Wednesday, July 23, 2008

Photoshop Techniques: A Simple Way to Enhance an Image






I wanted to share a few basic steps I took to enhance this image:










(By the way, my two year old daughter took this shot. I thought it was pretty cool).



I chose this image because the composition is cool and the angles are somewhat dramatic so it is a good start. Even Photoshop has a hard time making crappy photos look any good.

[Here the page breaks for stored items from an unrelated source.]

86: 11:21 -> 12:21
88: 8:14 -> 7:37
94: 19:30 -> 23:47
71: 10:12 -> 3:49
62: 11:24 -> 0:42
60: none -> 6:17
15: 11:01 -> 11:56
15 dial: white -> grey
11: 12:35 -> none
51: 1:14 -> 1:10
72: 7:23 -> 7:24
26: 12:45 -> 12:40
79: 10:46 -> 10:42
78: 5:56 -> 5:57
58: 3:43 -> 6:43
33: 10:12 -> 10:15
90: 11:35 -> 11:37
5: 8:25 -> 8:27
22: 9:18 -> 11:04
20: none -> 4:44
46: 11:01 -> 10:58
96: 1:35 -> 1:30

The first thing I did to this photo was duplicate it in Photoshop onto its own layer. This way I always have an original at the bottom of the stack. Then I went into the channels tab (usually right next to the layers tab) and looked at each channel individually by clicking on it and activating the eyeball next to it making sure all the other eyeballs were off. I decided I liked the look of the Green Channel so I went back to my layers (with the green channel still isolated) and went to image>apply image. I left the layer on merged and the channel to green. I applied it as a multiply. Then I turned on all my channels again. At this point my image had some funky colors to it...which I liked, but they were too much. I changed the top layer to an overlay and turned down the opacity to 47 percent. This overlayed the layer with the green channel merged into it over the original image. Doing this gave me the interesting color I wanted and all the contrast I would need. It looked like this:





Another way to get more contrast is to go to layer>new adjustment layer>curves and then form the curve into a gentle S shape. Make the dark pixels a little darker by pushing the left side of the curve down, and the bright pixels brighter by pushing the right side up. Since it is an adjustment layer you can go back and change it later, and also you can fine tune it by changing the opacity of it up and down. In the case of this picture I didn't need this step. Overlaying the color adjusted layer over the original gives plenty of contrast.

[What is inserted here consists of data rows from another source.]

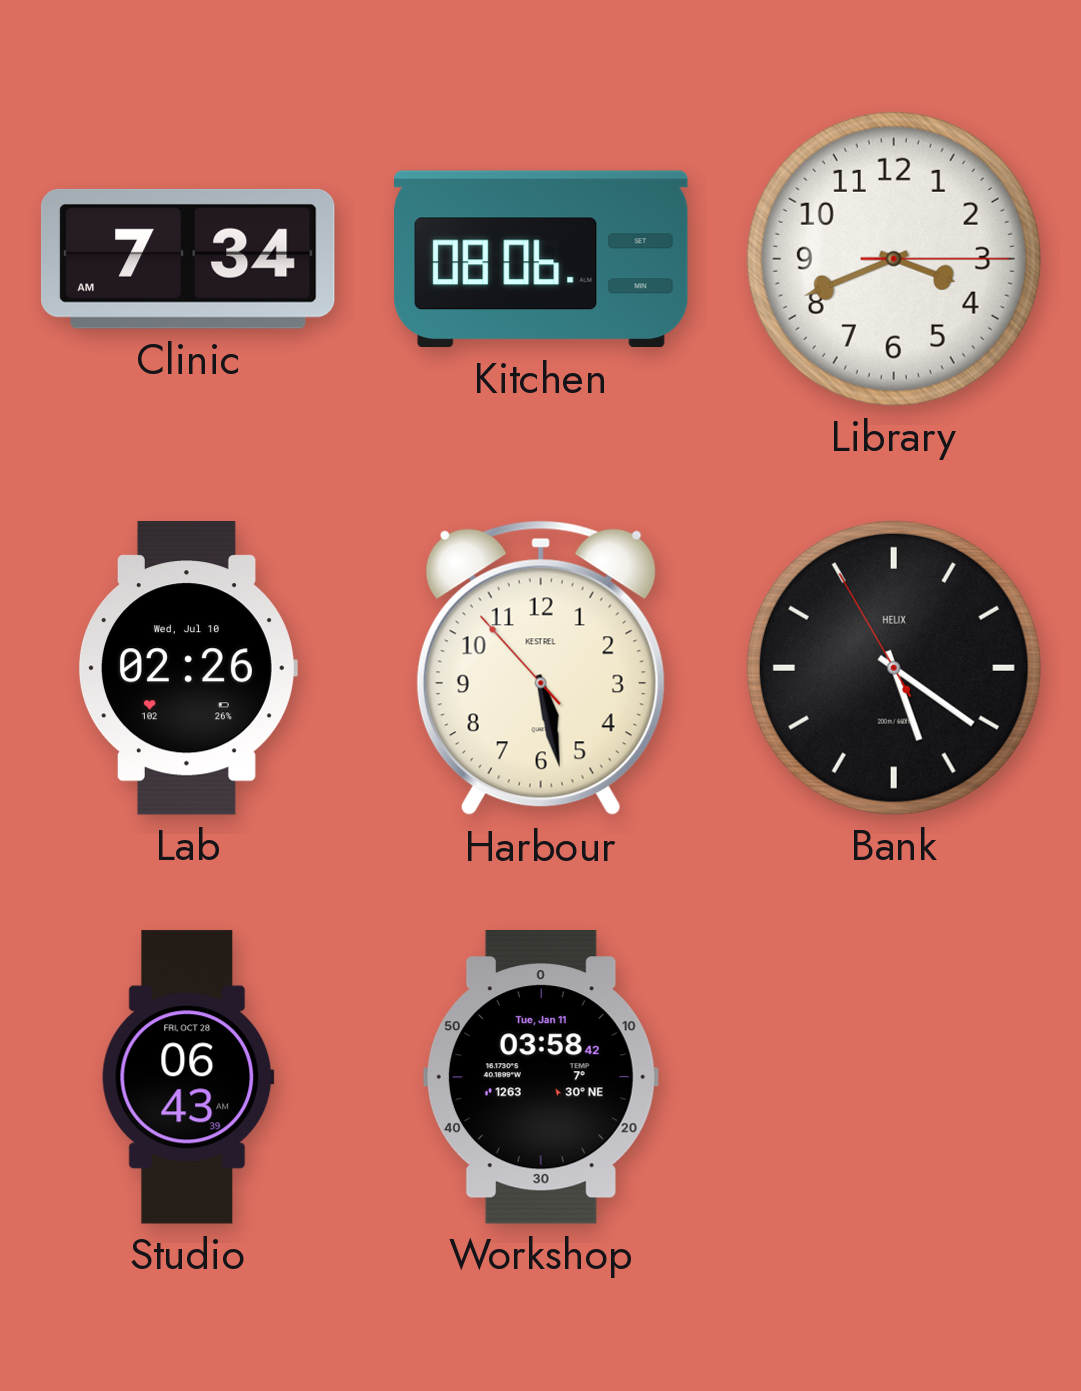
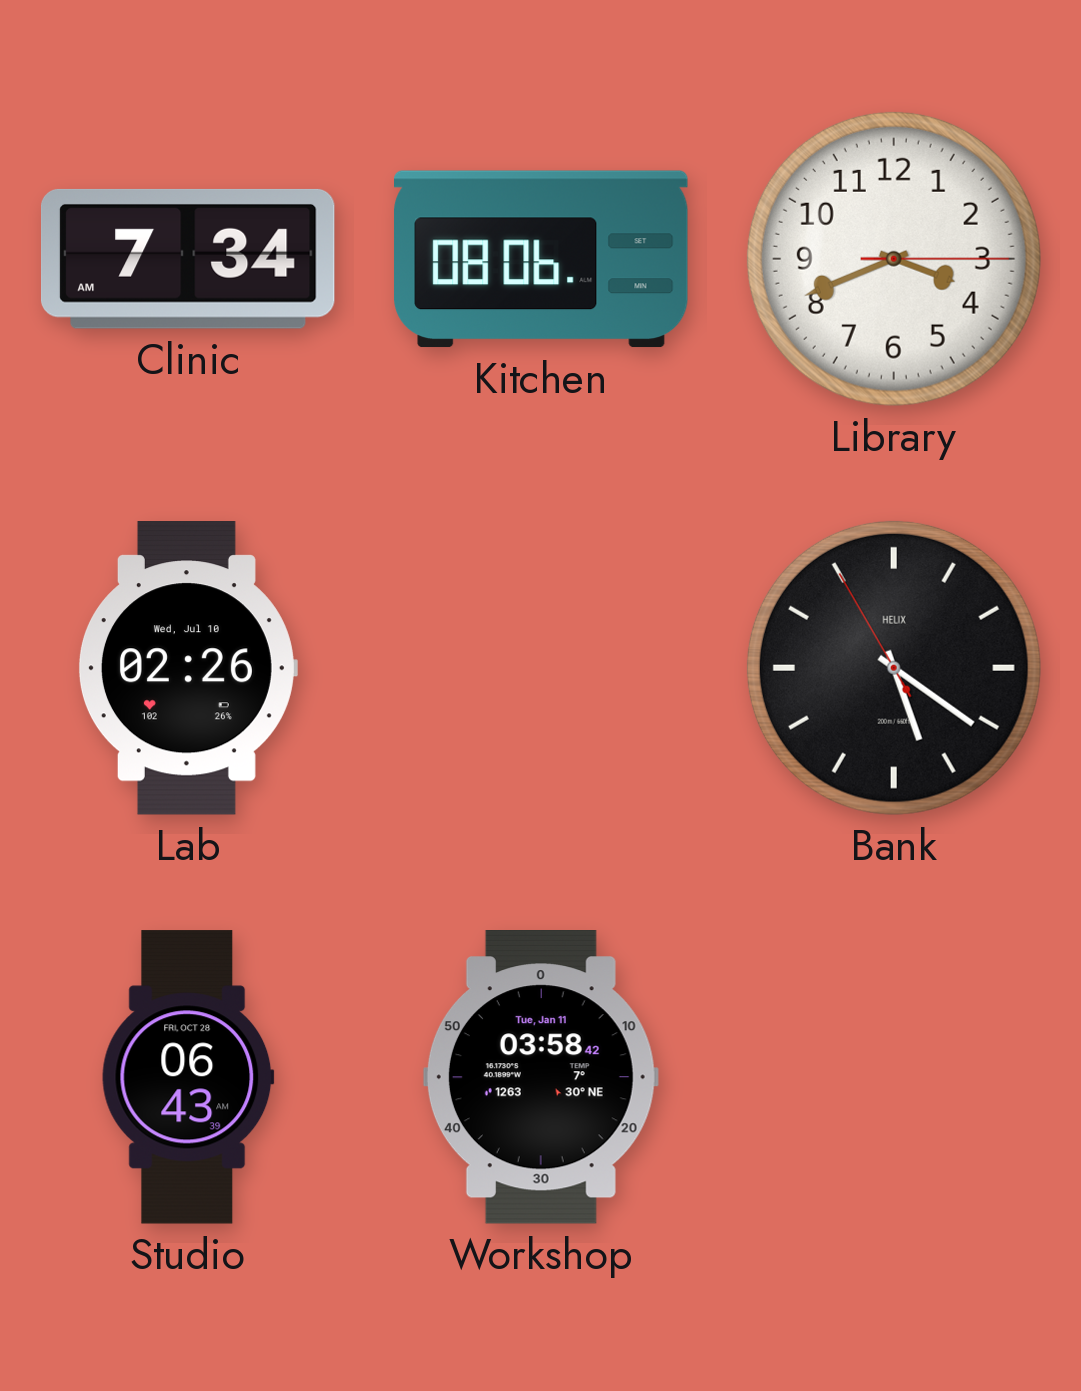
Harbour: 5:27 -> none
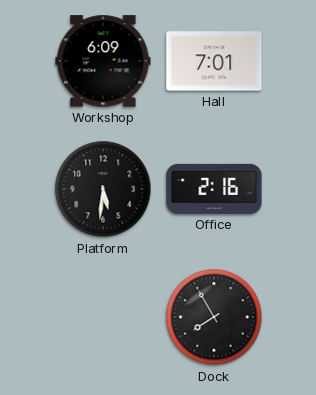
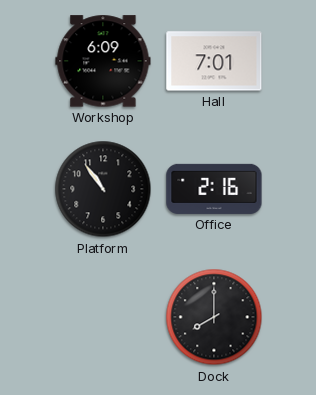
Platform: 5:31 -> 10:54
Dock: 7:55 -> 8:00
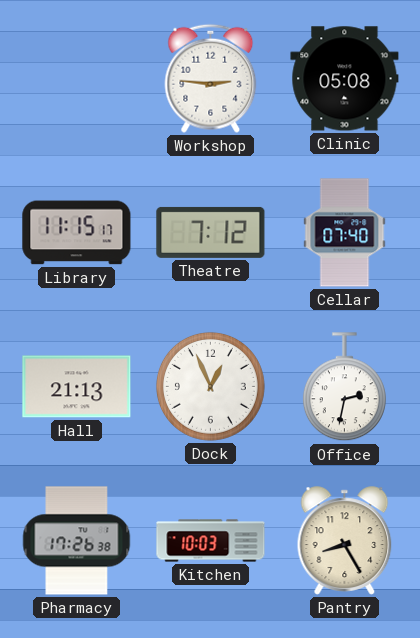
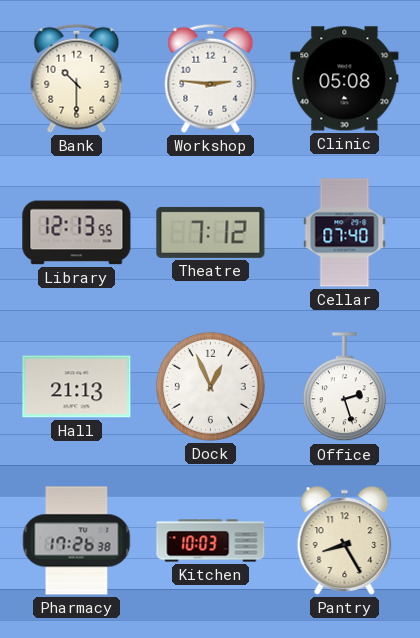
Bank: none -> 10:30
Library: 11:15 -> 12:13
Office: 2:32 -> 2:27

The last thing I did was merge all the layers and copy them to their own layer on top by pushing Ctrl+shft+alt+e (or hold down alt and go to layers>merge visible). With this layer selected I then go to Filters>distort>lens correction. Here I turn the vignetting all the way to black and push okay. Then change this layer to Darken and you have some hard core vignetting effects going on. This can be toned down by again just changing the opacity of the top layer.


The end result is this:



much better!

Have fun trying it on your photos and posting them in the flickr group.

Try using different channels too. There endless possibilities.